For an app platform like Convox good log management is a requirement.
convox logs tail was one of the most important features to build after
we got deployments working. A developer is dead in the water without
visibility into their application logs.
Picking Kinesis for logs was an easy decision. It’s designed for real-time data streaming, which is exactly how all of us writing 12 Factor apps think of logs. We wrote a little Go agent that using the Docker Events API to monitor for container start events, then uses the Docker Logs API to follow logs and write them to a Kinesis stream.
When more people started using the platform, log searching and alerting was a top requested feature. Again, visibility is critical, and searching through old logs and automating alerts from new logs are DevOps best practices.
Partnering with Papertrail was an easy choice. Most of our users are already using (or at least familiar with) Papertrail, and their product hits a sweet spot of log management features with little to no setup and maintenance.

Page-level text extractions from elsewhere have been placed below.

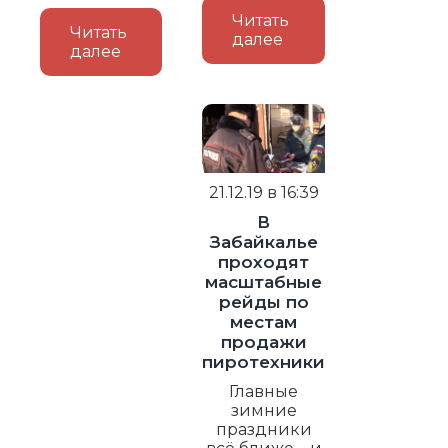
Читать
Читать
далее
далее
21.12.19 в 16:39
В
Забайкалье
проходят
масштабные
рейды по
местам
продажи
пиротехники
Главные
зимние
праздники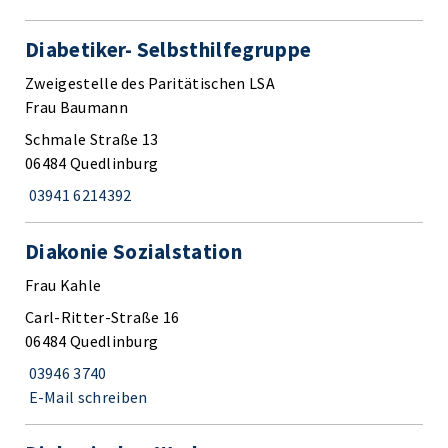
Diabetiker- Selbsthilfegruppe
Zweigestelle des Paritätischen LSA
Frau Baumann
Schmale Straße 13
06484 Quedlinburg
03941 6214392
Diakonie Sozialstation
Frau Kahle
Carl-Ritter-Straße 16
06484 Quedlinburg
03946 3740
E-Mail schreiben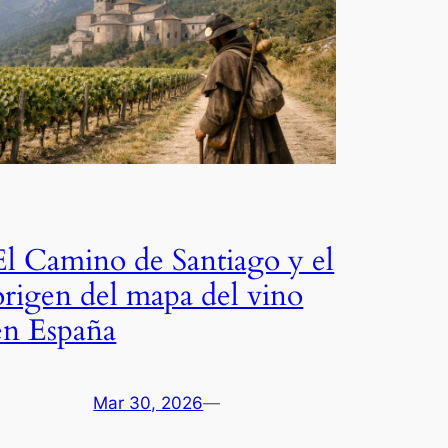
El Camino de Santiago y el
origen del mapa del vino
en España
Mar 30, 2026
—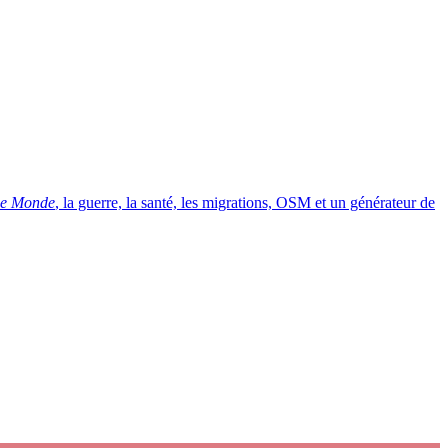
e Monde
, la guerre, la santé, les migrations, OSM et un générateur de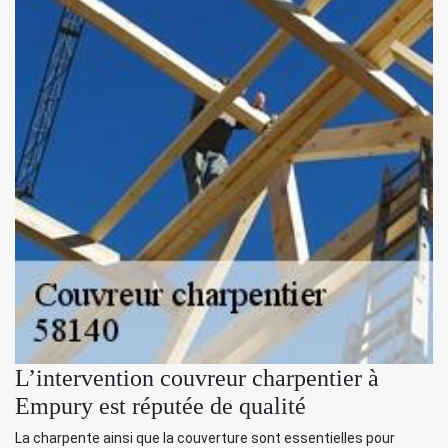
L’intervention couvreur charpentier à
Empury est réputée de qualité
La charpente ainsi que la couverture sont essentielles pour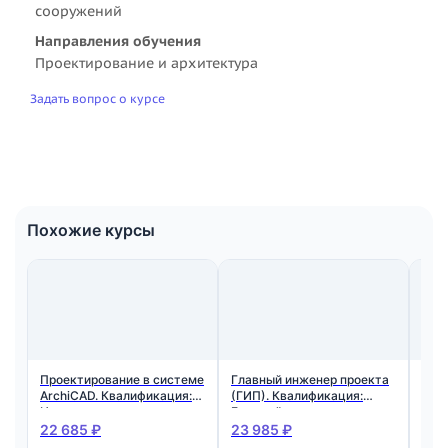
сооружений
Направления обучения
Проектирование и архитектура
Задать вопрос о курсе
Похожие курсы
Проектирование в системе
Главный инженер проекта
Инж
ArchiCAD. Квалификация:
(ГИП). Квалификация:
Ква
Инженер-проектировщик
Главный инженер проекта
про
22 685 ₽
23 985 ₽
23 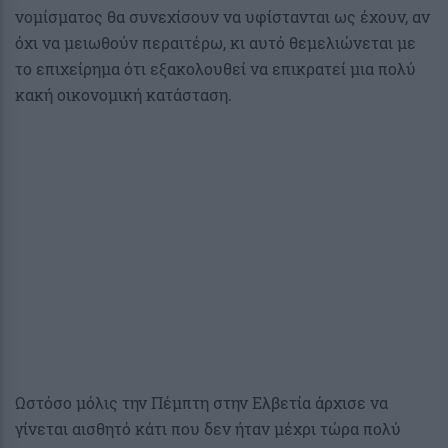
νομίσματος θα συνεχίσουν να υφίστανται ως έχουν, αν
όχι να μειωθούν περαιτέρω, κι αυτό θεμελιώνεται με
το επιχείρημα ότι εξακολουθεί να επικρατεί μια πολύ
κακή οικονομική κατάσταση.
Ωστόσο μόλις την Πέμπτη στην Ελβετία άρχισε να
γίνεται αισθητό κάτι που δεν ήταν μέχρι τώρα πολύ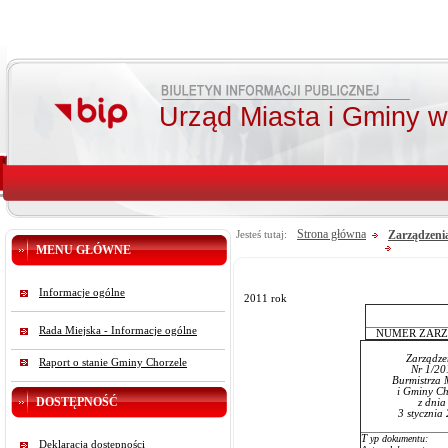
Urząd Miasta i Gminy 
Strona główna
Zarządzeni
Jesteś tutaj:
MENU GŁÓWNE
Informacje ogólne
2011 rok
Rada Miejska - Informacje ogólne
NUMER ZARZ
Zarządze
Raport o stanie Gminy Chorzele
Nr 1/20
Burmistrza 
i Gminy Ch
DOSTĘPNOŚĆ
z dni
3 stycznia
T
yp dokumentu:
Deklaracja dostępności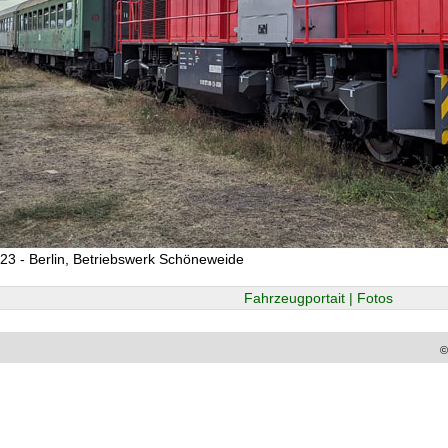
23 - Berlin, Betriebswerk Schöneweide
Fahrzeugportait | Fotos
©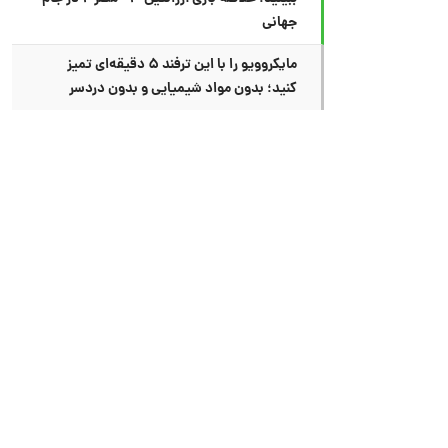
جهانی
مایکروویو را با این ترفند ۵ دقیقه‌ای تمیز
کنید؛ بدون مواد شیمیایی و بدون دردسر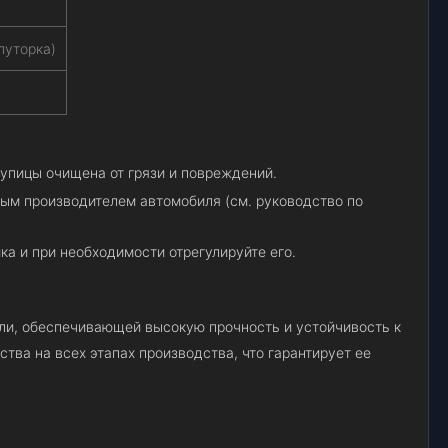
луторка)
тупицы очищена от грязи и повреждений.
ным производителем автомобиля (см. руководство по
а и при необходимости отрегулируйте его.
али, обеспечивающей высокую прочность и устойчивость к
ства на всех этапах производства, что гарантирует ее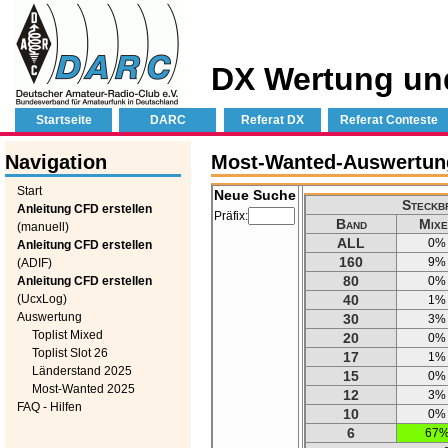
DX Wertung un
Startseite
DARC
Referat DX
Referat Conteste
Navigation
Most-Wanted-Auswertung
Start
Neue Suche
Steckbr
Anleitung CFD erstellen
Präfix:
Band
Mixe
(manuell)
ALL
0%
Anleitung CFD erstellen
160
9%
(ADIF)
80
Anleitung CFD erstellen
0%
(UcxLog)
40
1%
Auswertung
30
3%
Toplist Mixed
20
0%
Toplist Slot 26
17
1%
Länderstand 2025
15
0%
Most-Wanted 2025
12
3%
FAQ - Hilfen
10
0%
6
67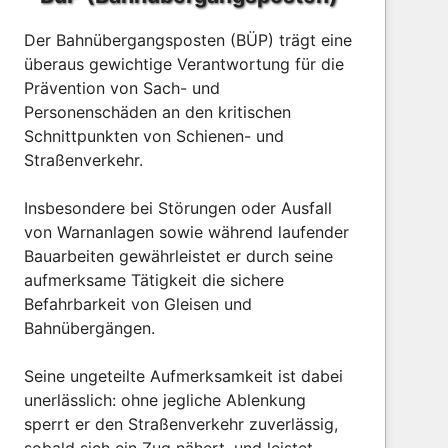
Der Bahnübergangsposten (BÜP) trägt eine
überaus gewichtige Verantwortung für die
Prävention von Sach- und
Personenschäden an den kritischen
Schnittpunkten von Schienen- und
Straßenverkehr.
Insbesondere bei Störungen oder Ausfall
von Warnanlagen sowie während laufender
Bauarbeiten gewährleistet er durch seine
aufmerksame Tätigkeit die sichere
Befahrbarkeit von Gleisen und
Bahnübergängen.
Seine ungeteilte Aufmerksamkeit ist dabei
unerlässlich: ohne jegliche Ablenkung
sperrt er den Straßenverkehr zuverlässig,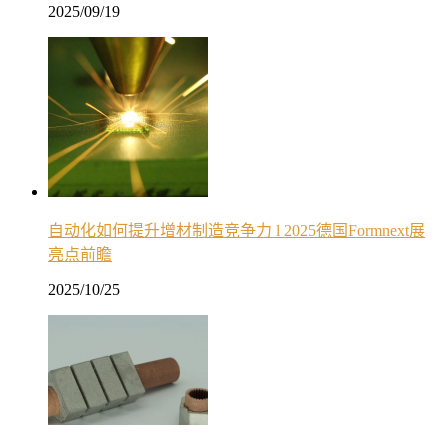
2025/09/19
自动化如何提升增材制造竞争力 l 2025德国Formnext展
亮点前瞻
2025/10/25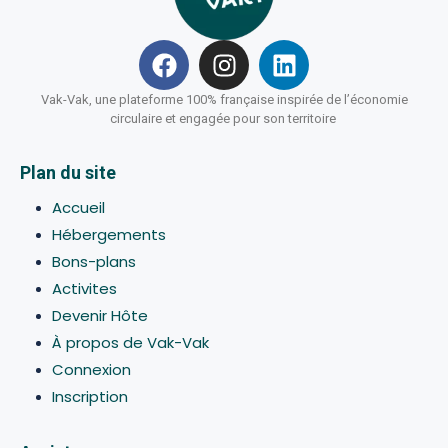
Vak-Vak, une plateforme 100% française inspirée de l’économie
circulaire et engagée pour son territoire
Plan du site
Accueil
Hébergements
Bons-plans
Activites
Devenir Hôte
À propos de Vak-Vak
Connexion
Inscription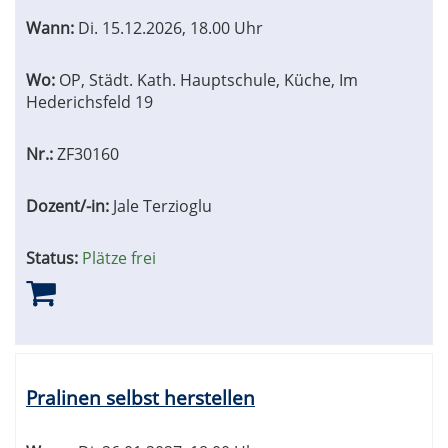
Wann:
Di.
15.12.2026, 18.00 Uhr
Wo:
OP, Städt. Kath. Hauptschule, Küche, Im
Hederichsfeld 19
Nr.:
ZF30160
Dozent/-in:
Jale Terzioglu
Status:
Plätze frei
Pralinen selbst herstellen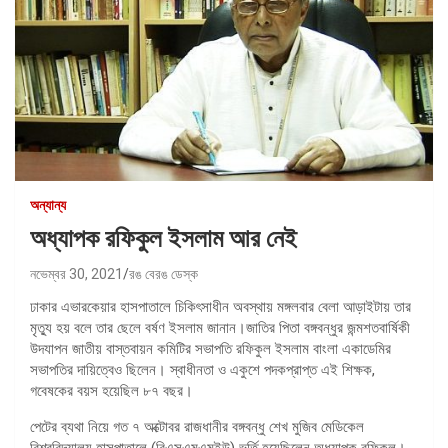
অন্যান্য
অধ্যাপক রফিকুল ইসলাম আর নেই
নভেম্বর 30, 2021
রঙ বেরঙ ডেস্ক
ঢাকার এভারকেয়ার হাসপাতালে চিকিৎসাধীন অবস্থায় মঙ্গলবার বেলা আড়াইটায় তার
মৃত্যু হয় বলে তার ছেলে বর্ষণ ইসলাম জানান।জাতির পিতা বঙ্গবন্ধুর জন্মশতবার্ষিকী
উদযাপন জাতীয় বাস্তবায়ন কমিটির সভাপতি রফিকুল ইসলাম বাংলা একাডেমির
সভাপতির দায়িত্বেও ছিলেন। স্বাধীনতা ও একুশে পদকপ্রাপ্ত এই শিক্ষক,
গবেষকের বয়স হয়েছিল ৮৭ বছর।
পেটের ব্যথা নিয়ে গত ৭ অক্টোবর রাজধানীর বঙ্গবন্ধু শেখ মুজিব মেডিকেল
বিশ্ববিদ্যালয় হাসপাতালে (বিএসএমএমইউ) ভর্তি হয়েছিলেন অধ্যাপক রফিকুল।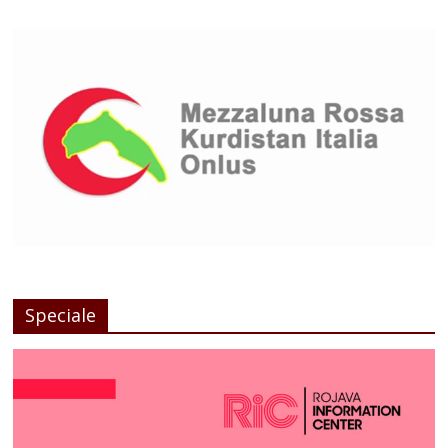
Speciale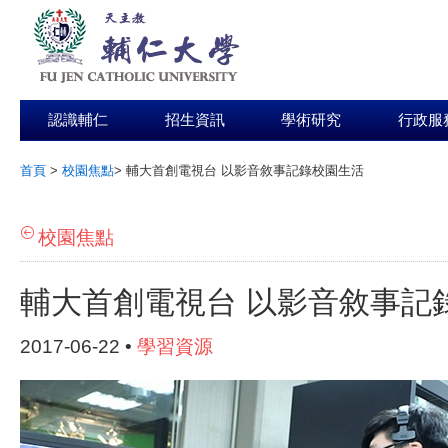
認識輔仁
招生資訊
學術研究
行政服
首頁
>
校園焦點
>
輔大首創電視台 以影音敘事記錄校園生活
:::
校園焦點
輔大首創電視台 以影音敘事記
2017-06-22 •
學習資源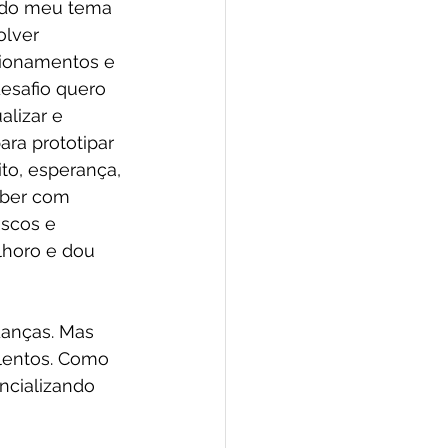
 do meu tema 
olver 
cionamentos e 
esafio quero 
lizar e 
ara prototipar 
to, esperança, 
aber com 
iscos e 
lhoro e dou 
anças. Mas 
lentos. Como 
ncializando 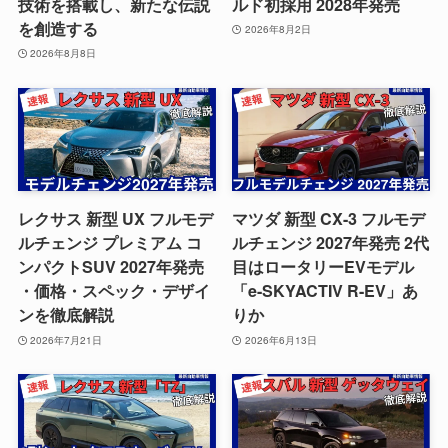
技術を搭載し、新たな伝説
ルド初採用 2028年発売
を創造する
2026年8月2日
2026年8月8日
レクサス 新型 UX フルモデ
マツダ 新型 CX-3 フルモデ
ルチェンジ プレミアム コ
ルチェンジ 2027年発売 2代
ンパクトSUV 2027年発売
目はロータリーEVモデル
・価格・スペック・デザイ
「e-SKYACTIV R-EV」あ
ンを徹底解説
りか
2026年7月21日
2026年6月13日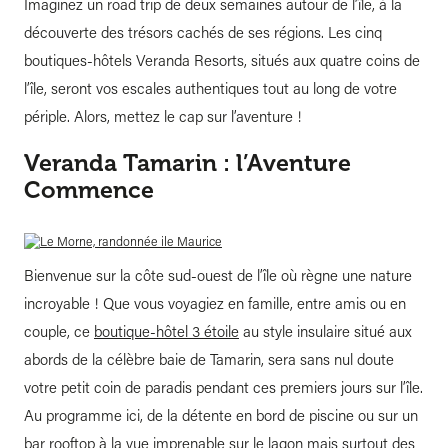
Imaginez un road trip de deux semaines autour de l’île, à la
découverte des trésors cachés de ses régions. Les cinq
boutiques-hôtels Veranda Resorts, situés aux quatre coins de
l’île, seront vos escales authentiques tout au long de votre
périple. Alors, mettez le cap sur l’aventure !
Veranda Tamarin : l’Aventure
Commence
Bienvenue sur la côte sud-ouest de l’île où règne une nature
incroyable ! Que vous voyagiez en famille, entre amis ou en
couple, ce
boutique-hôtel 3 étoile
au style insulaire situé aux
abords de la célèbre baie de Tamarin, sera sans nul doute
votre petit coin de paradis pendant ces premiers jours sur l’île.
Au programme ici, de la détente en bord de piscine ou sur un
bar rooftop à la vue imprenable sur le lagon mais surtout des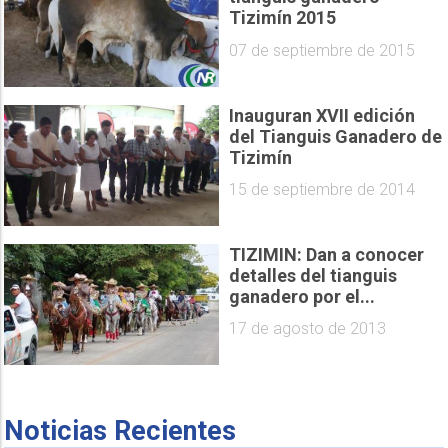
Tizimín 2015
07 de septiembre de 2015
Inauguran XVII edición
del Tianguis Ganadero de
Tizimín
15 de septiembre de 2014
TIZIMIN: Dan a conocer
detalles del tianguis
ganadero por el...
17 de agosto de 2013
Noticias Recientes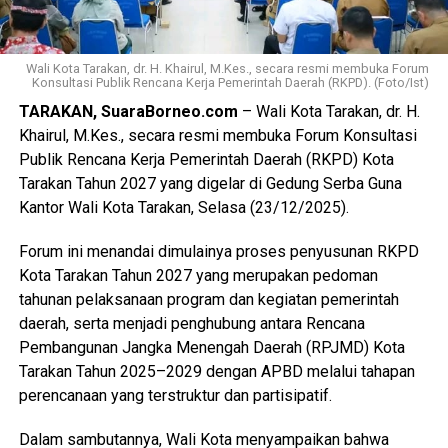
Wali Kota Tarakan, dr. H. Khairul, M.Kes., secara resmi membuka Forum
Konsultasi Publik Rencana Kerja Pemerintah Daerah (RKPD). (Foto/Ist)
TARAKAN, SuaraBorneo.com
– Wali Kota Tarakan, dr. H.
Khairul, M.Kes., secara resmi membuka Forum Konsultasi
Publik Rencana Kerja Pemerintah Daerah (RKPD) Kota
Tarakan Tahun 2027 yang digelar di Gedung Serba Guna
Kantor Wali Kota Tarakan, Selasa (23/12/2025).
Forum ini menandai dimulainya proses penyusunan RKPD
Kota Tarakan Tahun 2027 yang merupakan pedoman
tahunan pelaksanaan program dan kegiatan pemerintah
daerah, serta menjadi penghubung antara Rencana
Pembangunan Jangka Menengah Daerah (RPJMD) Kota
Tarakan Tahun 2025–2029 dengan APBD melalui tahapan
perencanaan yang terstruktur dan partisipatif.
Dalam sambutannya, Wali Kota menyampaikan bahwa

Picking Lambda to process Kinesis events into Papertrail was a bit more risky, since Lambda is new in general and something I’ve only used in another context (CloudFormation custom resources). But the promise of it – invoking a little bit of code on demand to Kinesis events – is perfect for log forwarding. It was definitely worth an experiment.
Also maybe a bit of history is fun… I’m no stranger to this problem.
One of my first duties at Heroku, 6 years ago now, was to improve our logging infrastructure.That meant getting syslog-ng configured correctly to forward logs off of a couple hundred of instances, and some syslog-ng servers to ingest all the data. On the log servers we could run some analytics and forward data onto Splunk for more analysis. Before this shelling into individual boxes was the main investigative tool.
At this time,
heroku logs --tail didn’t exist.
heroku logs told the
API to query every runtime instance, see if it was running the app in
question, read log files and return the data. We needed to get every app
onto the syslog system too.
We spent years building and scaling the infrastructure to manage application log streams and routing logs to 3rd party system.
So I still can’t believe how easy it has been to get it all working for Convox.
For starters, an open source contributor, Dave Newman offered the first sketch of a Lambda function to send Kinesis events to Papertrail. It came in at a whopping 22 lines of code, using the Winston Papertrail library!
I try to take an iterative approach to engineering, so the next step was to manually create some Lambda functions for some apps.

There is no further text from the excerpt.